I do not know if something else can be overloading my RAM. My full config is this one:

############################
#### Finetuning corpora ####
############################
data:
    alpaca:
        path_src: dataAI/alpaca_clean_no_input.txt
        transforms: [sentencepiece, filtertoolong]
        weight: 10
    open_assistant:
        path_src: dataAI/osst1_flattened_txt
        transforms: [sentencepiece, filtertoolong]
        weight: 10


################################
#### Subword and vocabulary #### 
################################
src_subword_model: llama/tokenizer.model
tgt_subword_model: llama/tokenizer.model

src_vocab: vocab.txt
vocab_size_multiple: 1
share_vocab: True

################
#### Filter ####
################
src_seq_length: 1024
tgt_seq_length: 1024

# silently ignore empty lines in the data
skip_empty_level: silent

#######################
####  General opts ####
#######################
train_from: llama13B-vicuna-onmt.pt
save_model: finetuned_llama13B/llama13B-vicuna-onmt
override_opts: true # to apply LoRa
report_every: 1
save_checkpoint_steps: 1000

save_data:  finetuned_llama13B/samples
dump_samples: false
n_sample: 0

tensorboard: true
tensorboard_log_dir: finetuned_llama13B/logs

#################
##### Model #####
#################

# Recall of the overrided opts
model_task: lm
decoder_type: transformer_lm
add_qkvbias: false
dec_layers: 40
heads: 40
hidden_size: 5120
word_vec_size: 5120
transformer_ff: 11008
dropout_steps: [0]
dropout: [0.0]
attention_dropout: [0.0]

model_dtype: fp16
seed: 1234
param_init: 0.0
param_init_glorot: true
batch_size: 512
normalization: tokens
valid_batch_size: 256
train_steps: 4000
optim: fusedadam
max_grad_norm: 0.0
adam_beta2: 0.998
learning_rate : 2e-05

# LLama compatibiliy
layer_norm: rms
pos_ffn_activation_fn: 'silu'
max_relative_positions: -1
position_encoding: false


# LoRa
lora_layers: ['linear_values', 'linear_query', 'linear_keys', 'final_linear']
lora_rank: 2
lora_dropout: 0.05
lora_alpha: 16
lora_embedding: false

# 8bit compression
quant_layers: ['w_1', 'w_2', 'w_3']

# GPU 
world_size: 1
gpu_ranks: [0]

# Optimization
accum_count: [32]
accum_steps: [0]
batch_size: 512 
valid_batch_size: 512
batch_type: tokens
batch_size_multiple: 1
bucket_size: 1024

for the 13B you need to wait for the pending PR .

1 Like

After a few hiccups, the training works for me on a V100. Do you know how I can utilize both the GPUs on 2 x V100 cluster. Currently I see only one GPU being utilized. I have tried setting “-gpuid 0 1” in the script as well.
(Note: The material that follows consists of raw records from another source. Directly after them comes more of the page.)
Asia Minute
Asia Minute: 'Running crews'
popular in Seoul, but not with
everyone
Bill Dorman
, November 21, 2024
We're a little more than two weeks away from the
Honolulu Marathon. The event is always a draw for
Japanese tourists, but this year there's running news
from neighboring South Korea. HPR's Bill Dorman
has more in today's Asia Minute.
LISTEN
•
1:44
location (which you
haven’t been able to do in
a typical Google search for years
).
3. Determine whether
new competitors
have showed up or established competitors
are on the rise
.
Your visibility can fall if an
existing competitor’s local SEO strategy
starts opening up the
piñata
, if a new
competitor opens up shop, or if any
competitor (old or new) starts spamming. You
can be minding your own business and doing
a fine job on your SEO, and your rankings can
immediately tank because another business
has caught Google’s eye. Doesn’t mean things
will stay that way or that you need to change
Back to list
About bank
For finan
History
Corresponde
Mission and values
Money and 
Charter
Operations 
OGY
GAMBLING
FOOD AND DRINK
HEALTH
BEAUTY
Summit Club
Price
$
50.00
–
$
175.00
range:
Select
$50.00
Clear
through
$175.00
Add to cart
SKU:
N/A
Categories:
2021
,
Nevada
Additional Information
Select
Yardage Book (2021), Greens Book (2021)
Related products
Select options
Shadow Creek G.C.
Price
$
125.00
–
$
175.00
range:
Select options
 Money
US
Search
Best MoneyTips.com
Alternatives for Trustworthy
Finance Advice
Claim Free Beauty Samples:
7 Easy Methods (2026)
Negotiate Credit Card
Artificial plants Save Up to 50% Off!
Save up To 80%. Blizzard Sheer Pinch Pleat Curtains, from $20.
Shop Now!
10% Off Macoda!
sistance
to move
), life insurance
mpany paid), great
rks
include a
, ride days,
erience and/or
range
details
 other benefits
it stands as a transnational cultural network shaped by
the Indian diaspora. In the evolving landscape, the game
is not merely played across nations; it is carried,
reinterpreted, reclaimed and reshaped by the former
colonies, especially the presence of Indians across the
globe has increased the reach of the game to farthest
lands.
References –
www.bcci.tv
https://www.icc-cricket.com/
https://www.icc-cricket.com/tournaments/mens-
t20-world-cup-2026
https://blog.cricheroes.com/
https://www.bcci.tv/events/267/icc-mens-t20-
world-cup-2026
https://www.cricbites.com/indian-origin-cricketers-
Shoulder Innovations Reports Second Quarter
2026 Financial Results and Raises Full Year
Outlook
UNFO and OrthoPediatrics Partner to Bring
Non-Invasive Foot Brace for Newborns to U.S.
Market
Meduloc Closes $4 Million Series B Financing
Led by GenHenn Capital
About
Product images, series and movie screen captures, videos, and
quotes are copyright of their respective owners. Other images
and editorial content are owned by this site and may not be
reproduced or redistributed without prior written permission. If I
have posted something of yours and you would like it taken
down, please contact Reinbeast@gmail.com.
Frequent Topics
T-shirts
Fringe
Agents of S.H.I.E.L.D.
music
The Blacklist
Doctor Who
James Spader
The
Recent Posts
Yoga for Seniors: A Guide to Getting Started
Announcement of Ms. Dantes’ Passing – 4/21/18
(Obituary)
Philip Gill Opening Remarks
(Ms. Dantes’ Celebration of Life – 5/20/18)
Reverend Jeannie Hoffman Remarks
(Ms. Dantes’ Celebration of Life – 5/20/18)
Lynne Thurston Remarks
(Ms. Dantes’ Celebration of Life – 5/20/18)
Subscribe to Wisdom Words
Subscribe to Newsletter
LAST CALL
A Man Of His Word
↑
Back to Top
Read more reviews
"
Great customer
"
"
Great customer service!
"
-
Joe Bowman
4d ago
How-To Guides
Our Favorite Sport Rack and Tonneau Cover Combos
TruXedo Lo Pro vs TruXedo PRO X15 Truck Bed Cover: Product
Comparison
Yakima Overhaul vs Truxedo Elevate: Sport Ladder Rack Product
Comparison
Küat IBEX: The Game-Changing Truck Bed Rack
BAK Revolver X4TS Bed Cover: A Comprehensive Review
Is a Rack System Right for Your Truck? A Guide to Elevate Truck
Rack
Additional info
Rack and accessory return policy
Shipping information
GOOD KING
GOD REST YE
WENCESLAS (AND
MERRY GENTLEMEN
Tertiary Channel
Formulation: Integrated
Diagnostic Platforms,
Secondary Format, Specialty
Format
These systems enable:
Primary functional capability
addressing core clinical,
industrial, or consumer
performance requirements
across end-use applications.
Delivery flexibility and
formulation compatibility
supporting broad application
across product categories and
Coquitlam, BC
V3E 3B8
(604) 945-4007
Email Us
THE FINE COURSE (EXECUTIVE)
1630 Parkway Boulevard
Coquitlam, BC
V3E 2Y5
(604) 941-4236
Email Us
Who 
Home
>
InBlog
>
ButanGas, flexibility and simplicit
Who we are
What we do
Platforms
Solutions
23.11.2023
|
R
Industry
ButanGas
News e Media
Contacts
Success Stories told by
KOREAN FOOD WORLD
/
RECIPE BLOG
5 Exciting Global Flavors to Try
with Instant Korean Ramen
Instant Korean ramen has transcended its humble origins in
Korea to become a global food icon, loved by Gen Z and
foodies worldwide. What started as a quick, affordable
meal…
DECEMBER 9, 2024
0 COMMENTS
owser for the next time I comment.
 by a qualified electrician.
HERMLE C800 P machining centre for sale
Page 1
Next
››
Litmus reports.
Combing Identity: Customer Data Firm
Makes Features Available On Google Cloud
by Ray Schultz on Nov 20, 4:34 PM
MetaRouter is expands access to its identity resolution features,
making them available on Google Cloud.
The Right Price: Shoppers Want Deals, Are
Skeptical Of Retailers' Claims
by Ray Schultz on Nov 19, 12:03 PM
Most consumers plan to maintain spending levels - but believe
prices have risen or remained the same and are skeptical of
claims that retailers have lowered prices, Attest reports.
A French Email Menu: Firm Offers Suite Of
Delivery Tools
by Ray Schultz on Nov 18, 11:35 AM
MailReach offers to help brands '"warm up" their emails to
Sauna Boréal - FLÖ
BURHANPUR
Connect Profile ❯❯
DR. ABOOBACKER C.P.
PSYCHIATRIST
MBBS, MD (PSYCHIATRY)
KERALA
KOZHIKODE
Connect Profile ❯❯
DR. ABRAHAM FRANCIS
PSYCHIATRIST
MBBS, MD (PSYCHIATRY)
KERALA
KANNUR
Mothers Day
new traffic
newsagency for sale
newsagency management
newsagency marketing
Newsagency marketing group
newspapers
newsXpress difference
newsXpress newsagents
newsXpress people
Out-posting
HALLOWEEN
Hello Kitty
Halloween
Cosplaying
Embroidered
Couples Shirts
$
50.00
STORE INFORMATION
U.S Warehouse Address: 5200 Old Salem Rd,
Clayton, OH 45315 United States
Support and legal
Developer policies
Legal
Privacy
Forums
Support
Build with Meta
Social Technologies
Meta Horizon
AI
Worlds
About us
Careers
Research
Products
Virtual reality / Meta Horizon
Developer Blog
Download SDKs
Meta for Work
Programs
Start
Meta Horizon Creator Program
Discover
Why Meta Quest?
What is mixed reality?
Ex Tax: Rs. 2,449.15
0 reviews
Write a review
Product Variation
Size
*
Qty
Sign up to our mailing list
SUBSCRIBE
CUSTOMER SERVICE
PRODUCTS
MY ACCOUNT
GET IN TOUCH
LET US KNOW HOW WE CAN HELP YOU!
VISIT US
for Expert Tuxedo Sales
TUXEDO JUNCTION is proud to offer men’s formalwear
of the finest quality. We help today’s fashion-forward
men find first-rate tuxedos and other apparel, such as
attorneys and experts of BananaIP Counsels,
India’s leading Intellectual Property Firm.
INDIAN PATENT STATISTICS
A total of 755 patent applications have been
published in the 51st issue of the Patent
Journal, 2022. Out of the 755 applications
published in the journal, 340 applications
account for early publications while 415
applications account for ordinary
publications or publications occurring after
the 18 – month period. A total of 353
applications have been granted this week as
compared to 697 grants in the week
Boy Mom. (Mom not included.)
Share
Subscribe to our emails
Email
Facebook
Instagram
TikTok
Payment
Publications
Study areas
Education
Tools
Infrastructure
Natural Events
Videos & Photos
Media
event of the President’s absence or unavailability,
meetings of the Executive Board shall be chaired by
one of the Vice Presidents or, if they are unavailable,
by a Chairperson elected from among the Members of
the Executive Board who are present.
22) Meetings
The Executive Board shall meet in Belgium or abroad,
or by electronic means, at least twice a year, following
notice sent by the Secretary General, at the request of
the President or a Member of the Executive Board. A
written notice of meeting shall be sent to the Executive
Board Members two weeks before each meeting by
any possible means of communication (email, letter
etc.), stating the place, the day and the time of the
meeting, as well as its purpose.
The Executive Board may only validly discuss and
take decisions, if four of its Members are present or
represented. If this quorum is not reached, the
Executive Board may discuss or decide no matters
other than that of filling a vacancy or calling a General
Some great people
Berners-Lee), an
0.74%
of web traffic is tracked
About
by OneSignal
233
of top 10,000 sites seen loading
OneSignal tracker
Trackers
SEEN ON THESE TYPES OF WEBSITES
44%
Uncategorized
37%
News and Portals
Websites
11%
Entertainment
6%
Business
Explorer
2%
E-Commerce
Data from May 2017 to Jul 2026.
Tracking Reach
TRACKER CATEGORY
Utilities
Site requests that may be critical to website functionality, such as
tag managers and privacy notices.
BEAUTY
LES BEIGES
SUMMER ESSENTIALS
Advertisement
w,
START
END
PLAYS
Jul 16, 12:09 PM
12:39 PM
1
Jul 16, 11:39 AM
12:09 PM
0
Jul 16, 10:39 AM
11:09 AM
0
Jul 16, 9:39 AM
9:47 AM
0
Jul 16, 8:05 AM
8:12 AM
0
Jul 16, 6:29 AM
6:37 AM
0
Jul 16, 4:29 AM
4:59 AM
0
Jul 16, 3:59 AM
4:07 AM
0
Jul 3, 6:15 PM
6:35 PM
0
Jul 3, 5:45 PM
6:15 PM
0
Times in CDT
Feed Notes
Edit: Just encountered OOM on 1 GPU.

Add this in the yaml

world_size: 4 
gpu_ranks: [0,1,2,3]

if you wait for the next PR, it will be optimized by far.

also what were the hiccups so that I can update the tuto ?

Thanks for the quick response. Unfortunately for me, it goes OOM even when using both the GPUs. Do you think the upcoming PR should be able to resolve that?